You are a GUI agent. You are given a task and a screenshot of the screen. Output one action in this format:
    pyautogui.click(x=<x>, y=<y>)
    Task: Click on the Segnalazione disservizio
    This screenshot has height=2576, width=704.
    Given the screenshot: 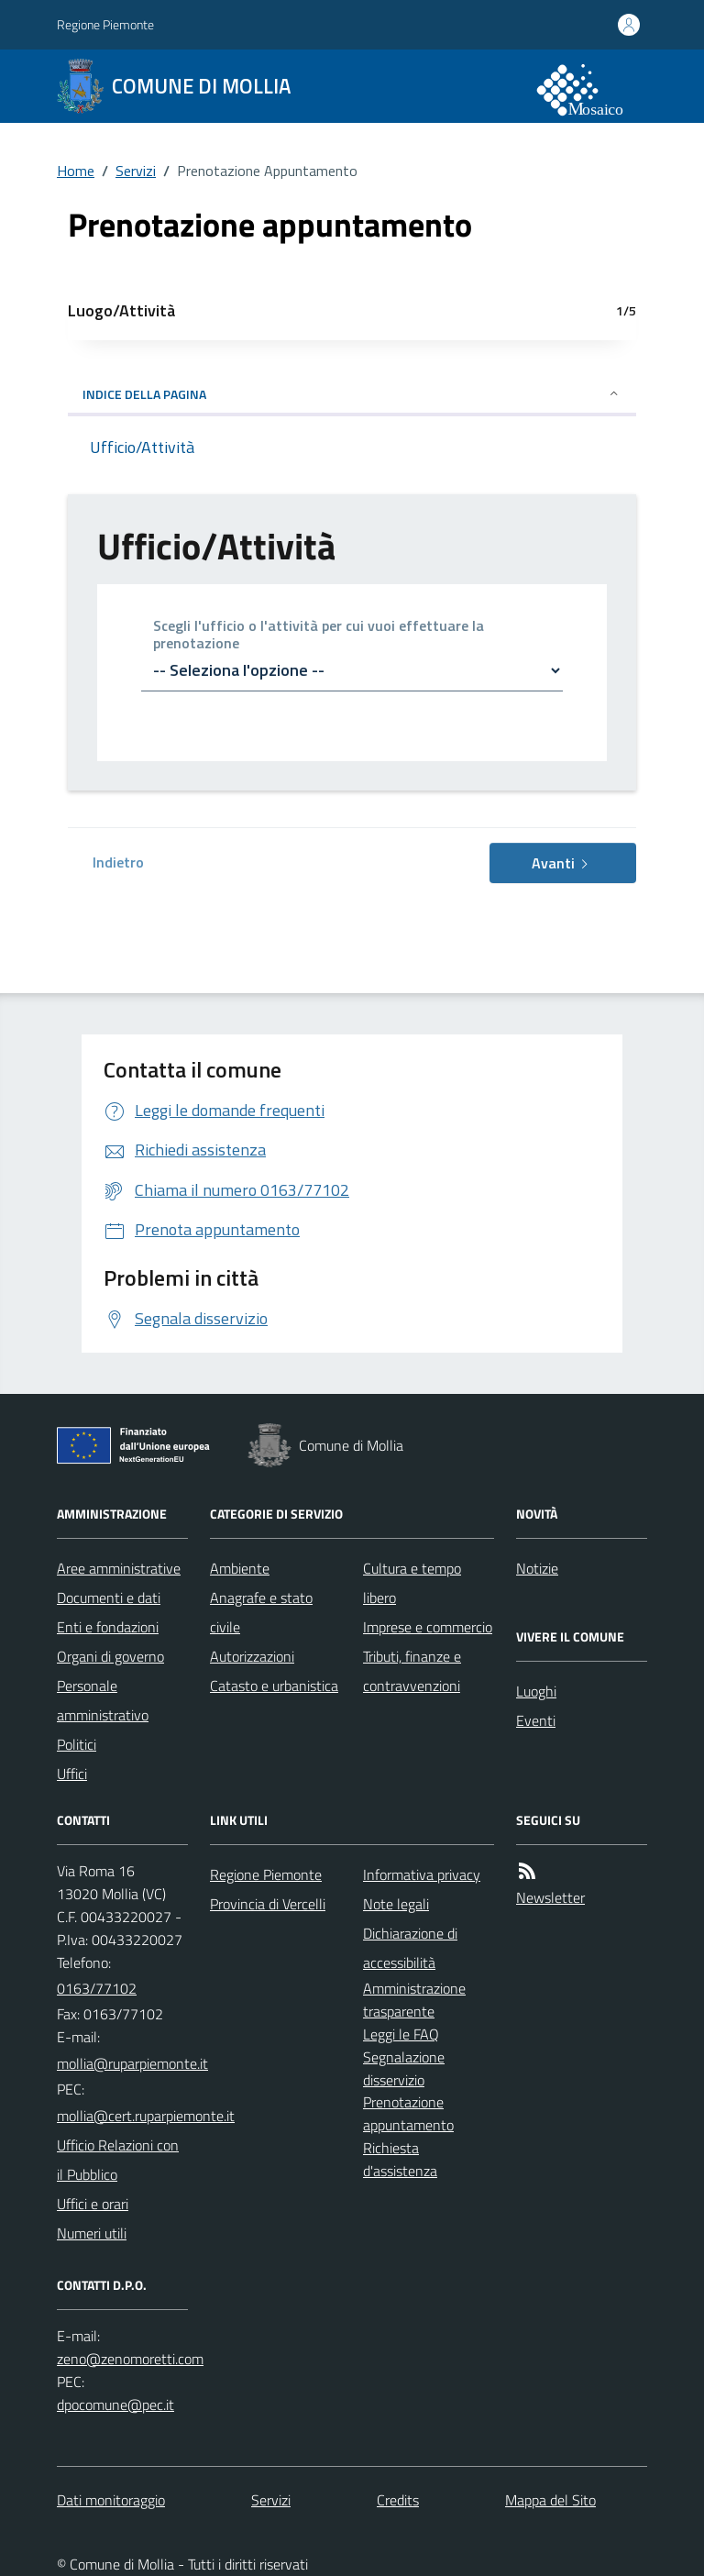 What is the action you would take?
    pyautogui.click(x=404, y=2068)
    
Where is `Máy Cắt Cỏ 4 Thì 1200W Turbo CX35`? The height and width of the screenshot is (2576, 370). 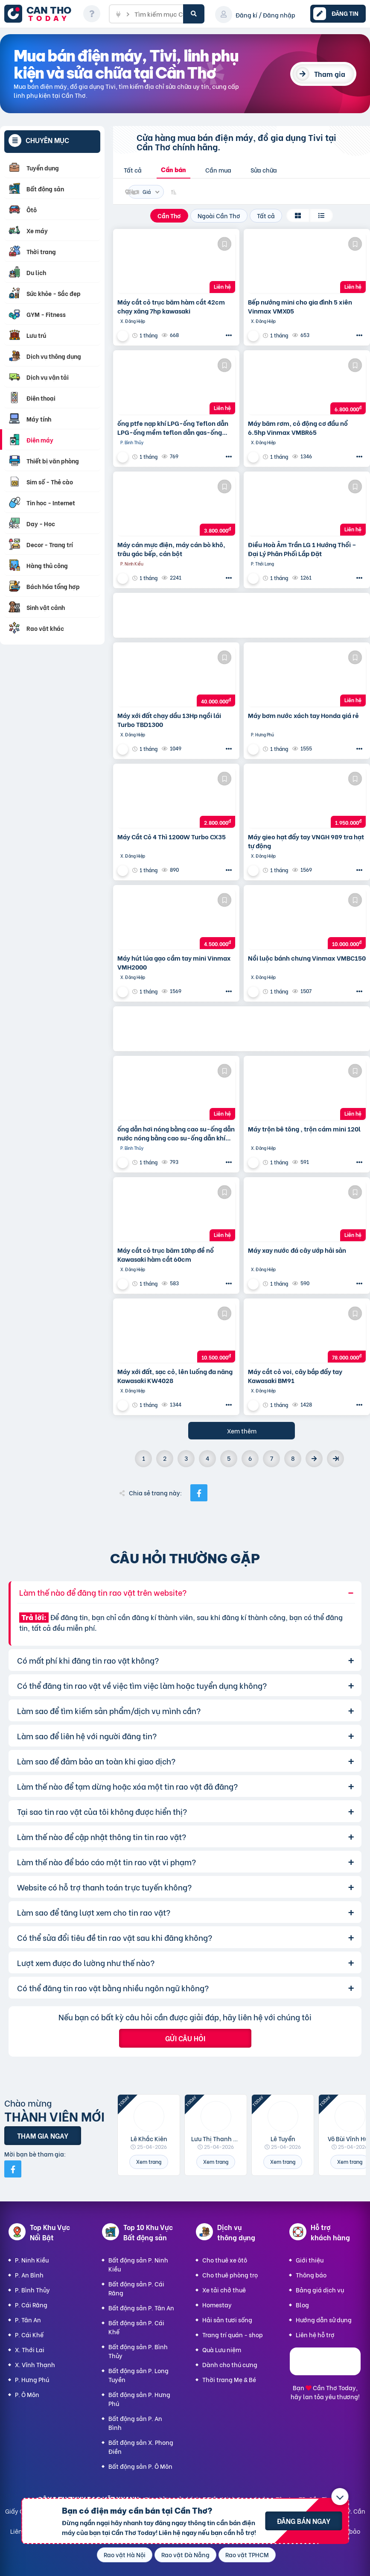
Máy Cắt Cỏ 4 Thì 1200W Turbo CX35 is located at coordinates (171, 836).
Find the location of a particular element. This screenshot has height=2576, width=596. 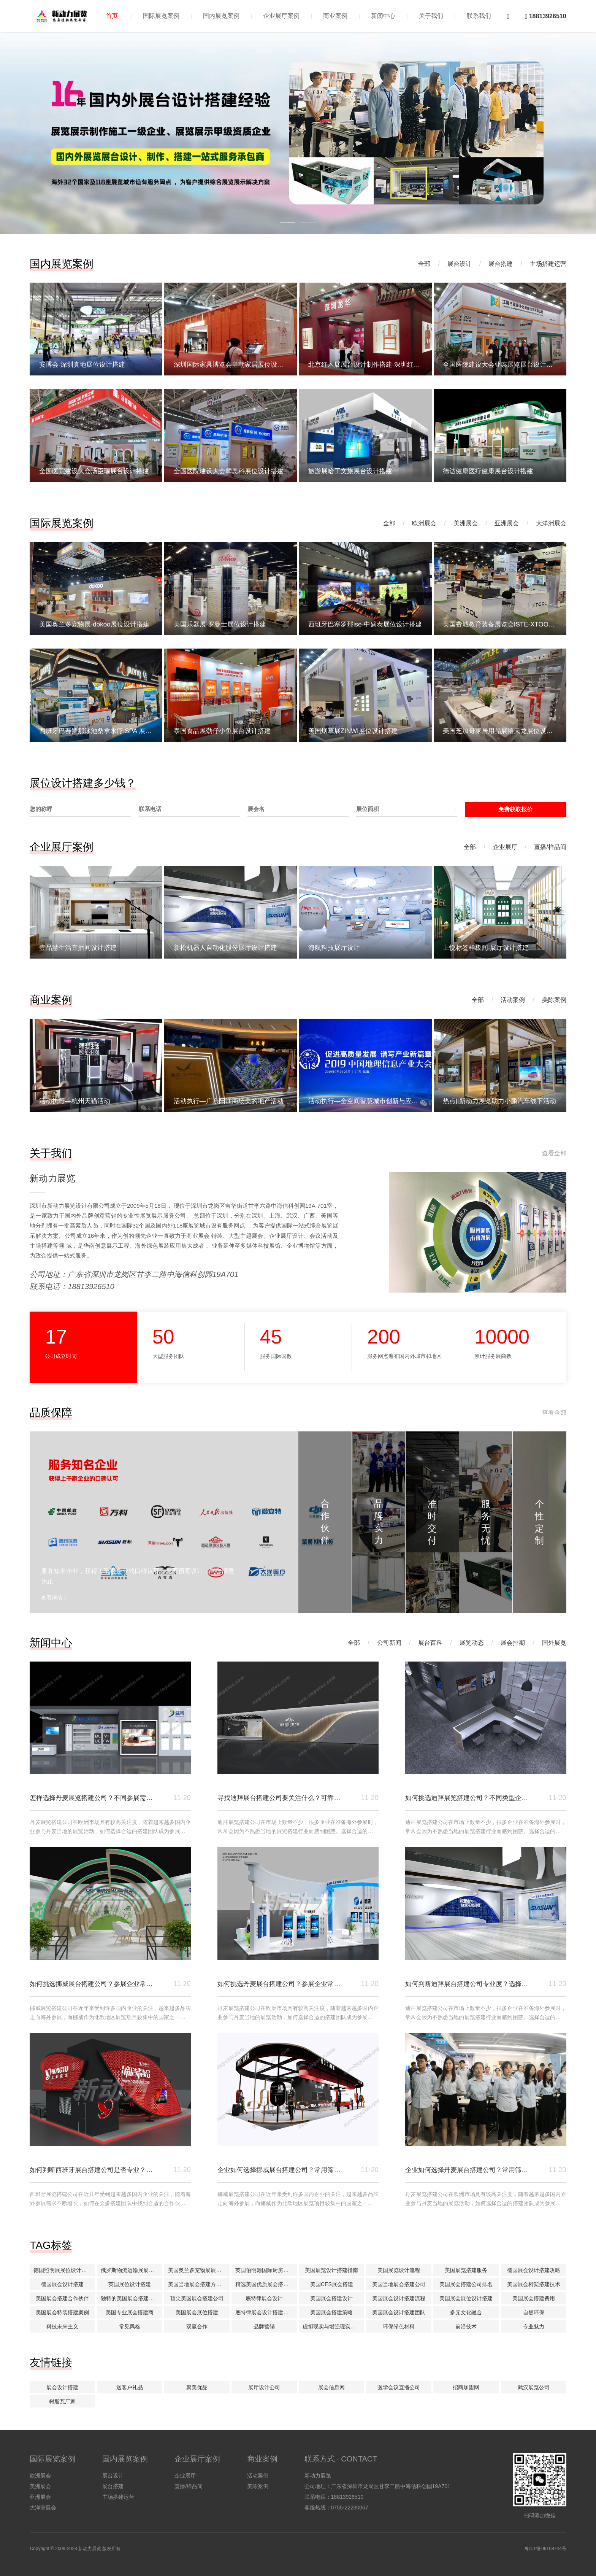

武汉展览公司 is located at coordinates (534, 2387).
============
#### [DESCRIPTION OF THE TASK]
When the line containing "is (2576, 370)." has been located, retype it and each line after it through the end of the records, excluding the pictures and adding nothing else.

#### [RESULT OF THE EXERCISE]
Where is `Máy Cắt Cỏ 4 Thì 1200W Turbo CX35`? The height and width of the screenshot is (2576, 370). 
Máy Cắt Cỏ 4 Thì 1200W Turbo CX35 is located at coordinates (171, 836).
Find the location of a particular element. This screenshot has height=2576, width=596. 

武汉展览公司 is located at coordinates (534, 2387).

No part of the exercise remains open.